Partitioning of Ecosystem Autotrophic and Heterotrophic Respiration using Multi-source Data and Knowledge-guided Machine Learning
Autotrophic respiration (Ra) and heterotrophic respiration (Rh) are important components of the terrestrial carbon cycle, but they remain understudied due to the challenge of separately quantifying these processes in field measurements. Ecosystem respiration (Reco) can be partitioned from net ecosystem exchange (NEE) using eddy covariance (EC) flux tower measurements, but Ra and Rh are rarely further partitioned with high confidence. The lack of continuous, ecosystem-level data for Ra and Rh hinders our understanding of the ecosystem carbon cycle and leads to significant disagreements in carbon budget simulations. Efforts have been made over the years to separate Ra and Rh, but existing methods have limitations such as spatial and temporal coverage, or limited resolution and accuracy. Existing datasets measure different components of ecosystem respiration fluxes but are unable to directly separate Ra and Rh, and there is an unmet need for synthesis efforts to obtain a comprehensive understanding of Ra and Rh components.

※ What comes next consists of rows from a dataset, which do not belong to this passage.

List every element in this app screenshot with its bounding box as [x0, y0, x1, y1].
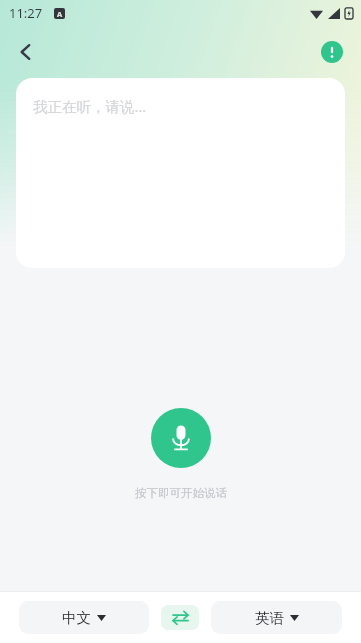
button[interactable]: Back [6, 32, 46, 72]
button[interactable]: Hold to speak [151, 408, 211, 468]
staticText: 中文 [62, 609, 91, 627]
staticText: 11:27 [9, 4, 43, 22]
button[interactable]: 英语 [211, 601, 342, 634]
button[interactable]: Swap languages [161, 605, 199, 630]
staticText: 我正在听，请说... [33, 96, 147, 116]
staticText: A [57, 9, 63, 19]
button[interactable]: Help [312, 32, 352, 72]
staticText: 英语 [255, 609, 284, 627]
button[interactable]: 中文 [19, 601, 149, 634]
button[interactable]: 我正在听，请说... [16, 78, 345, 268]
staticText: 按下即可开始说话 [135, 486, 227, 500]
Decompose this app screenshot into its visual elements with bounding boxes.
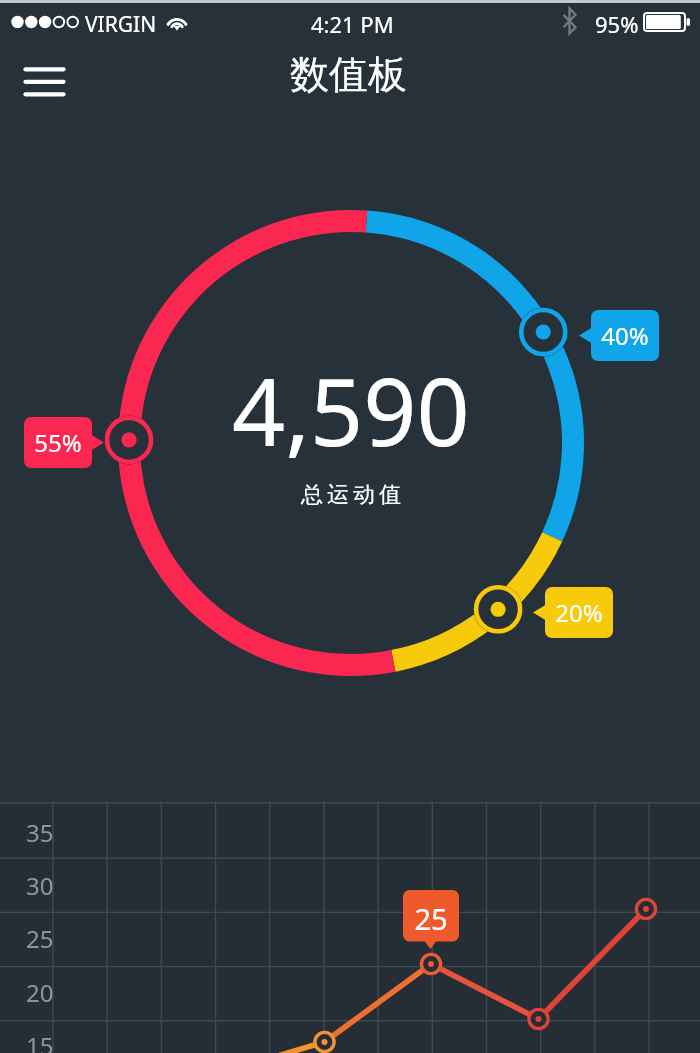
- staticText: 20: [26, 976, 54, 1009]
- staticText: 15: [26, 1029, 54, 1053]
- button[interactable]: 20% segment: [545, 587, 613, 638]
- staticText: 4,590: [232, 347, 470, 474]
- staticText: 95%: [595, 9, 639, 39]
- staticText: 20%: [545, 596, 613, 629]
- button[interactable]: 40% segment: [591, 310, 659, 361]
- button[interactable]: Open navigation menu: [8, 52, 81, 114]
- staticText: 总运动值: [299, 481, 403, 509]
- staticText: 35: [26, 816, 54, 849]
- button[interactable]: 55% segment: [24, 417, 92, 468]
- button[interactable]: Activity donut chart, 4,590 total: [105, 197, 597, 689]
- staticText: 4:21 PM: [311, 9, 394, 39]
- staticText: VIRGIN: [85, 10, 157, 39]
- staticText: 40%: [591, 319, 659, 352]
- button[interactable]: Weekly activity line chart: [0, 801, 700, 1053]
- staticText: 30: [26, 869, 54, 902]
- staticText: 55%: [24, 426, 92, 459]
- staticText: 25: [403, 899, 459, 938]
- button[interactable]: 25: [403, 890, 459, 950]
- staticText: 数值板: [290, 50, 407, 99]
- staticText: 25: [26, 922, 54, 955]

To address this gap, this study aims to (1) synthesize available datasets for Reco, Ra, and Rh; (2) significantly expand an existing knowledge-guided machine learning (KGML) framework, named KGML-Carbon, to generate separate Ra and Rh determinations at the field-to-regional level; and (3) investigate how spatial and temporal patterns, key drivers, and responses of Ra and Rh to climate change differ from the existing knowledge primarily derived from the combined Reco. The KGML-Carbon framework was originally designed by the research team to quantify carbon budgets (i.e. NEE, Reco, crop yield, and soil carbon stocks). The expanded framework will explicitly separate the component fluxes of Reco, including above- and below-ground Ra (Ra_ab and Ra_bl) and Rh for various ecosystems across the globe. It will seamlessly integrate cutting-edge scientific knowledge of biogeochemical processes with advanced machine learning models, leveraging multi-task learning and transfer learning techniques to synthesize information from multiple sources at different scales. This study will significantly improve our understanding of the carbon budget by providing large amounts of accurate, continuous, and landscape-level data on Ra and Rh.